Habits often get a bad rap. When we think of our habits, or those of others, it’s often the negative ones that spring to mind; he has a habit of interrupting, she has a habit of leaving the lights on. But habits by definition aren’t necessarily bad. You can have good habits, such as brushing your teeth or making your bed in the morning. The same goes for a healthy lifestyle; you can build healthy habits.

We probably all have things we would like to change or start doing towards a healthy lifestyle. Maybe it’s walking every day, or stopping late night eating. Often when we look at those things, we focus on the end goal such as getting in better shape or loosing weight. The end goal is important as it provides the why you want to make the change. However, in order to reach your goal, and build healthy habits, work is needed on the process.

Creating new habits, or getting rid of old ones, isn’t easy. We like routine and predictability. Therefore, getting that new habit into your routine is imperative. And it’s much easier to do that if you focus on a habit you like and for reasons that are meaningful to you. For example, if you want to exercise more, pick an activity you enjoy, not what someone else does. Below are seven tips that will help you build those healthy habits.

support from others helps build healthy habits

Seek Support from Those Around You

Changing habits is hard and getting support from people can always help. Let those close to you know your plan and talk to them about how they can help. In some cases, it’s a must. For example, it’s hard to stop smoking if all your friends are doing it. Or getting to sleep early if others in your house are noisy. In other cases, people around you can provide the encouragement to help keep you on track.

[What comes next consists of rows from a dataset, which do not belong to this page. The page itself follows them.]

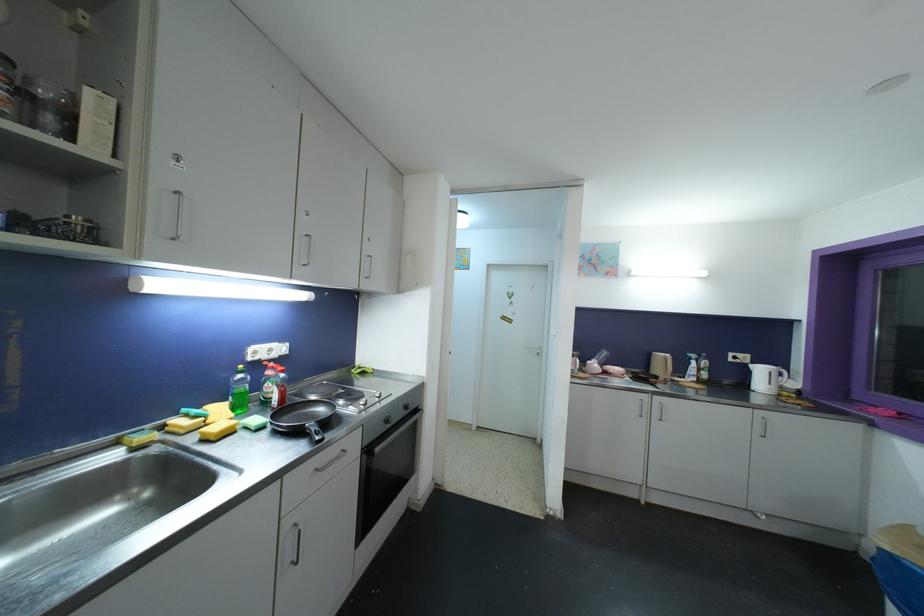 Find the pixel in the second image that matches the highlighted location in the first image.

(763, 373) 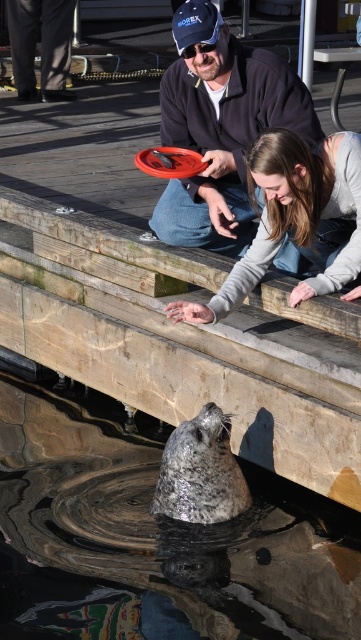 Question: Is grayish water at seal center smaller than smooth gray seal at lower center?

Choices:
 (A) no
 (B) yes

Answer: (A)

Question: Among these objects, which one is nearest to the camera?

Choices:
 (A) grayish water at seal center
 (B) wooden at center

Answer: (A)

Question: Is wooden at center further to the viewer compared to matte black pants at upper left?

Choices:
 (A) yes
 (B) no

Answer: (B)

Question: Does gray fur seal at center have a greater width compared to orange matte frisbee at center?

Choices:
 (A) no
 (B) yes

Answer: (B)

Question: Which object is positioned farthest from the grayish water at seal center?

Choices:
 (A) matte black pants at upper left
 (B) smooth gray seal at lower center
 (C) orange matte frisbee at center

Answer: (A)

Question: Which object is farther from the camera taking this photo?

Choices:
 (A) matte black frisbee at upper center
 (B) matte black pants at upper left
 (C) gray fur seal at center

Answer: (B) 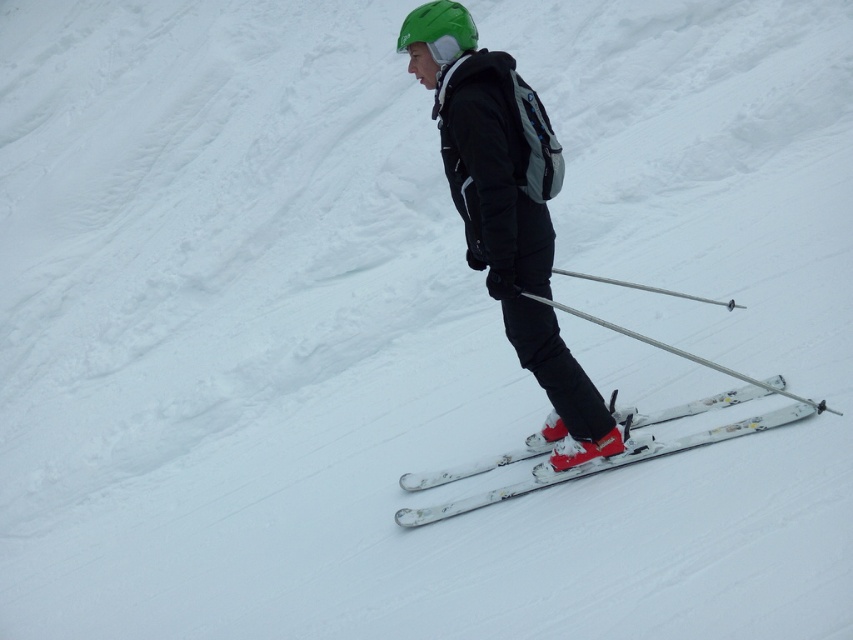 What do you see at coordinates (607, 461) in the screenshot? The width and height of the screenshot is (853, 640). I see `white matte skis at center` at bounding box center [607, 461].

Is the position of white matte skis at center less distant than that of silver metallic ski pole at center?

No, it is behind silver metallic ski pole at center.

Measure the distance between white matte skis at center and camera.

white matte skis at center and camera are 5.60 meters apart.

The image size is (853, 640). What are the coordinates of `white matte skis at center` in the screenshot? It's located at (607, 461).

Locate an element on the screen. The height and width of the screenshot is (640, 853). matte black ski suit at center is located at coordinates (508, 209).

Who is higher up, matte black ski suit at center or silver metallic ski pole at center?

matte black ski suit at center

Between matte black ski suit at center and silver metallic ski pole at center, which one has less height?

silver metallic ski pole at center

Which is behind, point (572, 406) or point (585, 320)?

Positioned behind is point (585, 320).

Find the location of a particular element. matte black ski suit at center is located at coordinates (508, 209). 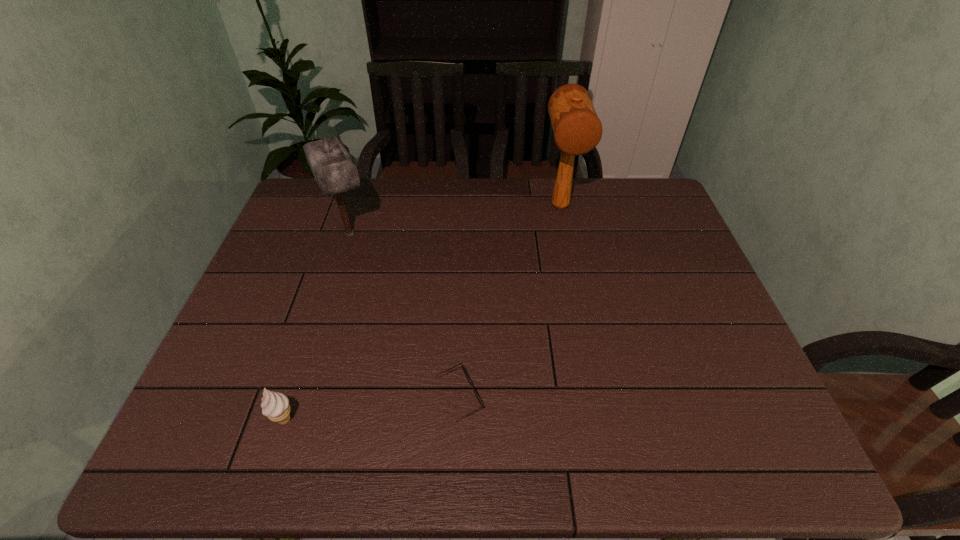 Locate which object ranks third in proximity to the right mallet. Please provide its 2D coordinates. Your answer should be formatted as a tuple, i.e. [(x, y)], where the tuple contains the x and y coordinates of a point satisfying the conditions above.

[(275, 406)]

Point out which object is positioned as the nearest to the left mallet. Please provide its 2D coordinates. Your answer should be formatted as a tuple, i.e. [(x, y)], where the tuple contains the x and y coordinates of a point satisfying the conditions above.

[(463, 369)]

Identify the location of vacant point that satisfies the following two spatial constraints: 1. on the strike surface of the rightmost object; 2. with the lenses facing outward on the spectacles. (599, 397).

This screenshot has width=960, height=540. I want to click on free space in the image that satisfies the following two spatial constraints: 1. on the strike surface of the rightmost object; 2. with the lenses facing outward on the spectacles, so click(599, 397).

Image resolution: width=960 pixels, height=540 pixels. I want to click on free location that satisfies the following two spatial constraints: 1. on the strike surface of the rightmost object; 2. on the front-facing side of the third tallest object, so click(604, 420). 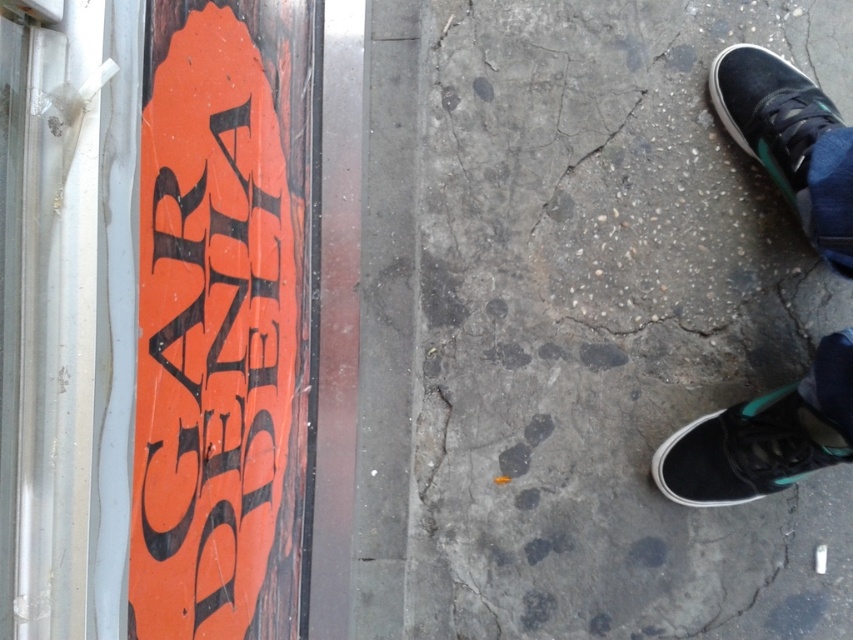 You are a delivery person standing on the sidewalk and need to place a package on the gray concrete pavement at center. The black canvas shoe at upper right is in the way. Can you move the shoe to the side to make space?

The gray concrete pavement at center is much taller than the black canvas shoe at upper right, so you can move the shoe to the side to make space because the pavement is higher. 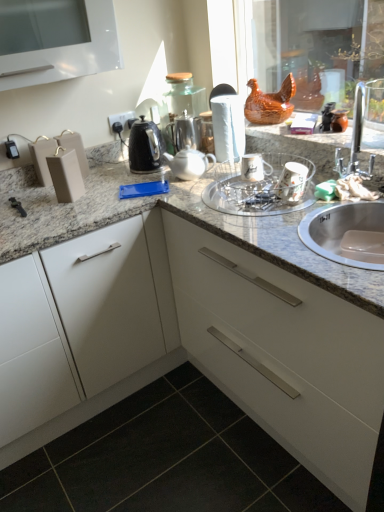 Where is `blank space situated above black tile at lower left (from a real-world perspective)`? This screenshot has width=384, height=512. blank space situated above black tile at lower left (from a real-world perspective) is located at coordinates click(x=163, y=454).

You may also want to seek out people who are interested in the same new habit as you. Working on it together can bring a sense of accountability and comradery that can be fun as well. Or find people who already doing what you want to do. Habits are contagious. If you hang out with healthy eaters, you’re more likely to eat healthy as well. You may also get great tips on how to go about building your new healthy habit.

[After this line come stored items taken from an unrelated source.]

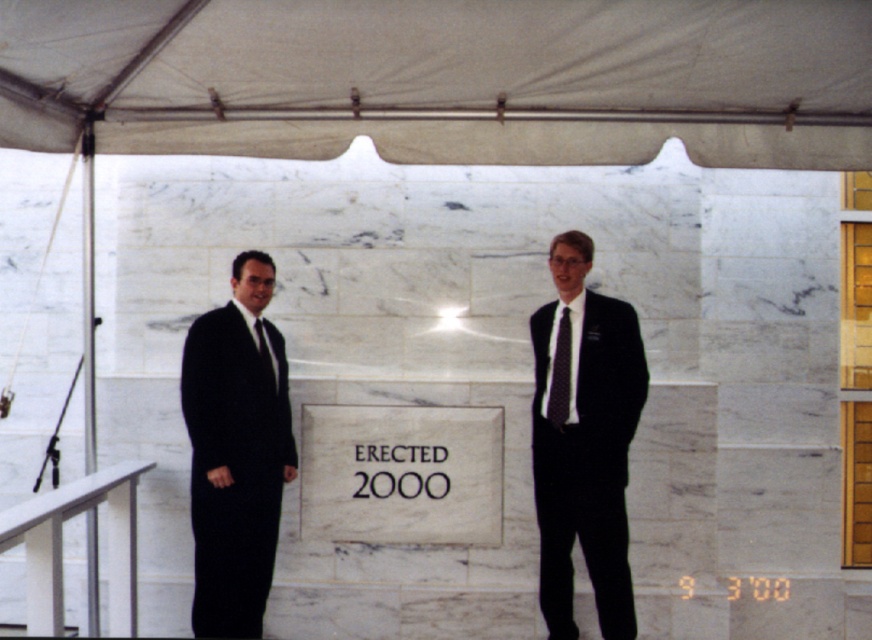 Is point (26, 499) positioned after point (567, 330)?

Yes, it is behind point (567, 330).

Can you confirm if metallic silver rail at lower left is wider than black silk tie at right?

Yes.

Who is more forward, [106,470] or [557,358]?

Positioned in front is point [557,358].

Where is `metallic silver rail at lower left`? This screenshot has width=872, height=640. metallic silver rail at lower left is located at coordinates tap(60, 545).

In the scene shown: Can you confirm if black satin suit at left is bigger than black silk tie at left?

Indeed, black satin suit at left has a larger size compared to black silk tie at left.

Who is taller, black satin suit at left or black silk tie at left?

With more height is black satin suit at left.

Who is more distant from viewer, (x=206, y=586) or (x=267, y=364)?

The point (x=267, y=364) is behind.

This screenshot has height=640, width=872. I want to click on black satin suit at left, so click(x=235, y=452).

Can you confirm if black satin suit at center is positioned above black satin suit at left?

Yes, black satin suit at center is above black satin suit at left.

Looking at this image, does black satin suit at center come in front of black satin suit at left?

No, black satin suit at center is further to the viewer.

Does point (569, 301) come behind point (269, 339)?

No, it is in front of (269, 339).

Where is `black satin suit at center`? black satin suit at center is located at coordinates (583, 440). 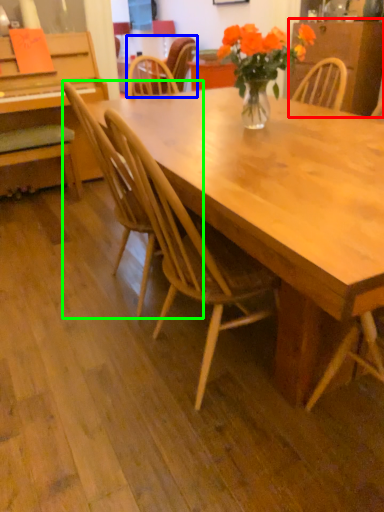 Question: Which is farther away from dresser (highlighted by a red box)? chair (highlighted by a blue box) or chair (highlighted by a green box)?

Choices:
 (A) chair
 (B) chair

Answer: (B) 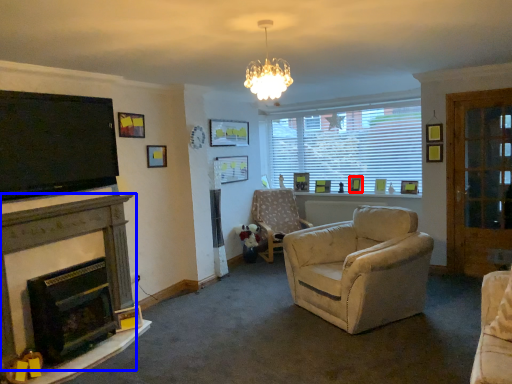 Question: Which object appears farthest to the camera in this image, picture frame (highlighted by a red box) or fireplace (highlighted by a blue box)?

Choices:
 (A) picture frame
 (B) fireplace

Answer: (A) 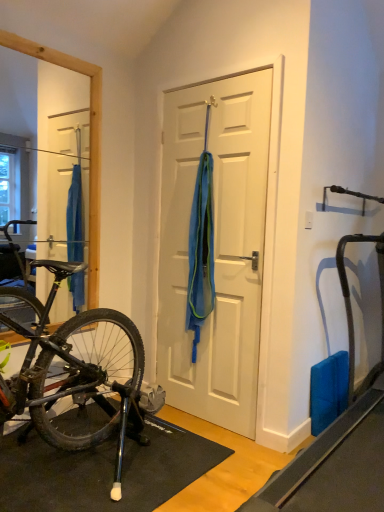 Question: Would you say white matte door at center is to the left or to the right of blue rubber mat at right in the picture?

Choices:
 (A) left
 (B) right

Answer: (A)

Question: In terms of size, does white matte door at center appear bigger or smaller than blue rubber mat at right?

Choices:
 (A) big
 (B) small

Answer: (B)

Question: Which object is the farthest from the blue rubber mat at right?

Choices:
 (A) white matte door at center
 (B) blue mesh towel at center

Answer: (B)

Question: Based on their relative distances, which object is nearer to the blue rubber mat at right?

Choices:
 (A) white matte door at center
 (B) blue mesh towel at center

Answer: (A)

Make the Healthy Choice the Easy Choice

Our world is filled with temptation, and unfortunately most of that temptation makes it hard to live a healthy life. Our cities are made for getting around in cars, not for walking. The checkout counter is stocked with candy bars, not fruit. And there may also be temptations in your own home.

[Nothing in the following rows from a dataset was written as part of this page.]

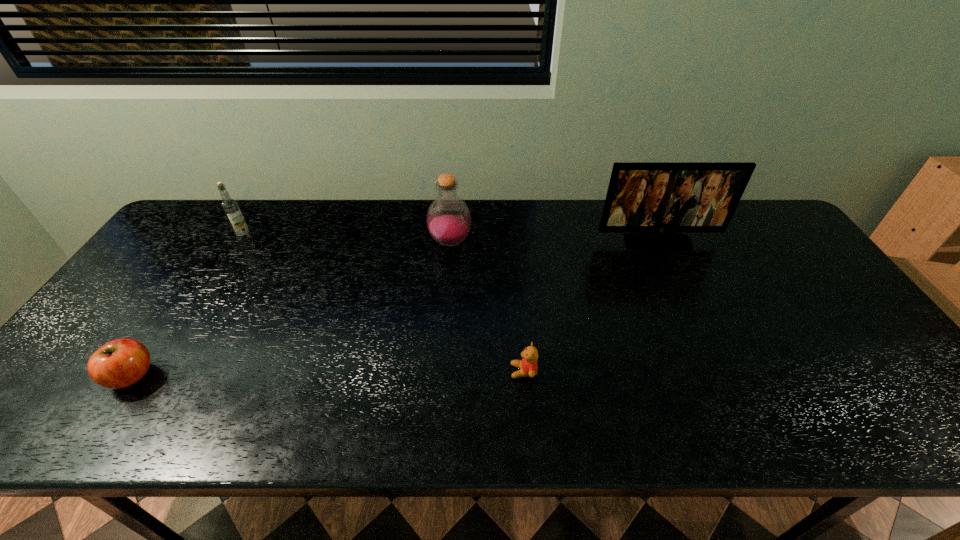 This screenshot has height=540, width=960. Identify the location of vacant region located on the right of the apple. (176, 375).

The height and width of the screenshot is (540, 960). What are the coordinates of `free location located 0.270m on the front-facing side of the teddy bear` in the screenshot? It's located at (395, 372).

Locate an element on the screen. The height and width of the screenshot is (540, 960). free space located on the front-facing side of the teddy bear is located at coordinates (425, 372).

Where is `vacant space located on the front-facing side of the teddy bear`? The image size is (960, 540). vacant space located on the front-facing side of the teddy bear is located at coordinates (361, 372).

Identify the location of monitor that is at the far edge. click(x=659, y=199).

Locate an element on the screen. The width and height of the screenshot is (960, 540). bottle present at the far edge is located at coordinates (448, 218).

Locate an element on the screen. vodka present at the far edge is located at coordinates (230, 207).

Locate an element on the screen. The image size is (960, 540). object situated at the left edge is located at coordinates (120, 363).

Where is `free space at the far edge of the desktop`? free space at the far edge of the desktop is located at coordinates (566, 227).

In the image, there is a desktop. Where is `vacant space at the near edge`? The width and height of the screenshot is (960, 540). vacant space at the near edge is located at coordinates (362, 418). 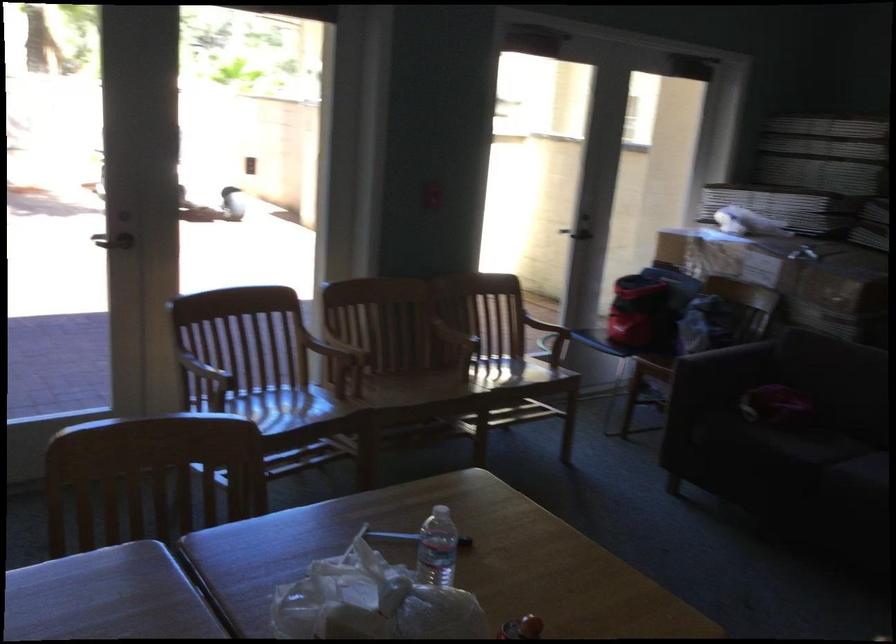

For you to succeed, you need to create an environment that makes your habit the easy choice. If you want to exercise in the morning before going to work, get everything ready the night before. It’s one less thing to do in the morning and you can just grab and go. If you want to eat more fruit and vegetables, place a bowl in the open on the kitchen counter and hide (or throw out) the candies, cookies and cakes. Removing barriers and planning ahead can make your new habit easier to do.

reward yourself for healthy habits

Recognize and Reward Success

It’s tough creating a new habit, especially at the start. Why not recognize that and reward yourself. Create a log book in which you write down how successful you are with your habit. Or put an ‘X’ on your calendar for every day you do the new habit. Over time those marks will add up and keep you energized to keep going.

Don’t be afraid to reward yourself either. Set up mini-milestones, such as the first week you went without an after-dinner snack, or after a month of walking four times each week. Once you achieve these milestones reward yourself with something you like. It can be new walking shoes, or going to a spa or movie. It doesn’t have to be related to your new habit, but it shouldn’t be something to derail it either.

Forgive Yourself if you Falter

Nobody’s perfect. Even with the best planning and intentions, it’s possible things could go astray. You may miss an exercise session, or sneak in that cigarette, or eat that chocolate bar. These little missteps happen to the all of us. You’re not a failure if it happens to you.

If you do falter, see how you can learn from it. Was it a situation you can avoid? Will it impact your habit in the future? Most of the time, it’s a one-off situation that can easily be avoided in the future. At the same time, don’t beat yourself up about it. Dwelling on negative feelings can stall you in getting back to your habit. Recognize what happened, forgive yourself and move on.

start small and build

Start Small and Work on One Habit at a Time

It’s always exciting beginning something new. You’re motivated and ready to go like a race horse in the starting gate. We need that enthusiasm as it provides the initial spark to get going, but sometimes too much excitement may lead you to take on more than you can handle. And this can mean you burn out quickly, get down when expectations aren’t met, or in the case of exercise, too much too soon could lead to injury.

The key is to start small and work from there. If you want to eat healthy, pick one simple habit to begin with. Perhaps it’s eating an apple each day, or forgoing dessert three times a week. If it’s more exercise, increase by only 5-10 minutes a day. Likewise, don’t try to start more than one habit at a time. Wait until your new habit has settled in before moving on to the next one.

Set Up Cues

We all lead busy lives and sometimes forget things that aren’t quite routine yet. We might forget to exercise one morning or it’s not until we have those potato chips at night we remember the habit of stopping late night eating. Sometimes we just need a reminder.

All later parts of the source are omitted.